▶ [TASK OBJECTIVE] When you reach the line with "Отель COMFORT INN NEWCASTLE" in the data below, begin printing lines exactly, and stop once the line with "Отель GOLDEN TULIP MANCHESTER 3* (3*)" has been printed.

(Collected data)
=== Section Start ===

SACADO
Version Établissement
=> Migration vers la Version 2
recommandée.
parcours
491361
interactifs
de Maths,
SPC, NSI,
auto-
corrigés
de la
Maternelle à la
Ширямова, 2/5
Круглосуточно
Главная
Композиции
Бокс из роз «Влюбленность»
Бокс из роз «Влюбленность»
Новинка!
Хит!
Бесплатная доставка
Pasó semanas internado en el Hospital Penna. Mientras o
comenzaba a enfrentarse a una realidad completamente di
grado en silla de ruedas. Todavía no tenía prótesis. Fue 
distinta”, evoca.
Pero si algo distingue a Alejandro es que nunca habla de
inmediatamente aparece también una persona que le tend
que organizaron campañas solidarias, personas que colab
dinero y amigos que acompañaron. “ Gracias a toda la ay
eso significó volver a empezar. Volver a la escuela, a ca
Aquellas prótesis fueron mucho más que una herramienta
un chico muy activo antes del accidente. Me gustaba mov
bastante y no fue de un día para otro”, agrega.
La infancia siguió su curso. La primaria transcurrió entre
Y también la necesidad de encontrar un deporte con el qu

=== Section End ===
=== Section Start ===

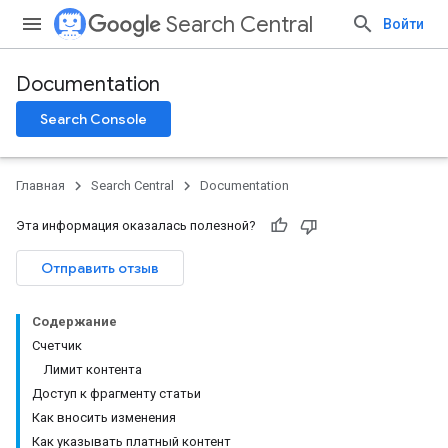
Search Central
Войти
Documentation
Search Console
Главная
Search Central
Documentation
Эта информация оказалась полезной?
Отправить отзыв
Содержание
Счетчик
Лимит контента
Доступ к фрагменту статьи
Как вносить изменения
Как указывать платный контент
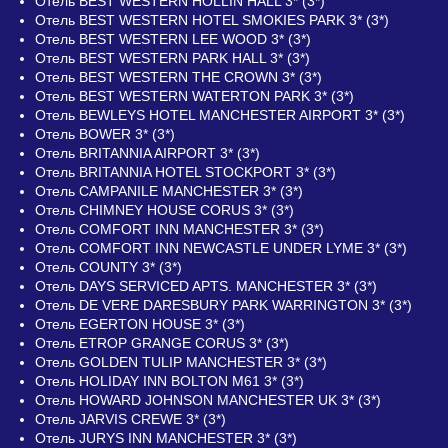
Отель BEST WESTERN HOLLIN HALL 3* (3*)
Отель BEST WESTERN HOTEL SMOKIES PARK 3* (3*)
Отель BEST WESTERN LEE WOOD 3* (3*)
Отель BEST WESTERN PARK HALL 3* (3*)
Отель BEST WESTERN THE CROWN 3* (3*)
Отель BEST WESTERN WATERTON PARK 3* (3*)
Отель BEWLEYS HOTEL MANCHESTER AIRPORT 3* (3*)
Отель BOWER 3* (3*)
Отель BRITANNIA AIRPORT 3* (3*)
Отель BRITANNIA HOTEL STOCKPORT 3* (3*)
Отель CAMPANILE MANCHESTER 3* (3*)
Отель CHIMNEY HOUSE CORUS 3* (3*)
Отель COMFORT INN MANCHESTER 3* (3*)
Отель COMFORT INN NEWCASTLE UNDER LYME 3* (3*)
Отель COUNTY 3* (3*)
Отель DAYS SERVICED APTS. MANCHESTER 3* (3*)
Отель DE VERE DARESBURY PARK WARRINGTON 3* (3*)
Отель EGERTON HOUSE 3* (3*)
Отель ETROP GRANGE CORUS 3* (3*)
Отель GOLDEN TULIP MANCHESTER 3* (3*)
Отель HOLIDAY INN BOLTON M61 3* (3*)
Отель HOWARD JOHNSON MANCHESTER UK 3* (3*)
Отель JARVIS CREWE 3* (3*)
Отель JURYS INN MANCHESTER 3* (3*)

=== Section End ===

▶ [ANSWER]
Отель COMFORT INN NEWCASTLE UNDER LYME 3* (3*)
Отель COUNTY 3* (3*)
Отель DAYS SERVICED APTS. MANCHESTER 3* (3*)
Отель DE VERE DARESBURY PARK WARRINGTON 3* (3*)
Отель EGERTON HOUSE 3* (3*)
Отель ETROP GRANGE CORUS 3* (3*)
Отель GOLDEN TULIP MANCHESTER 3* (3*)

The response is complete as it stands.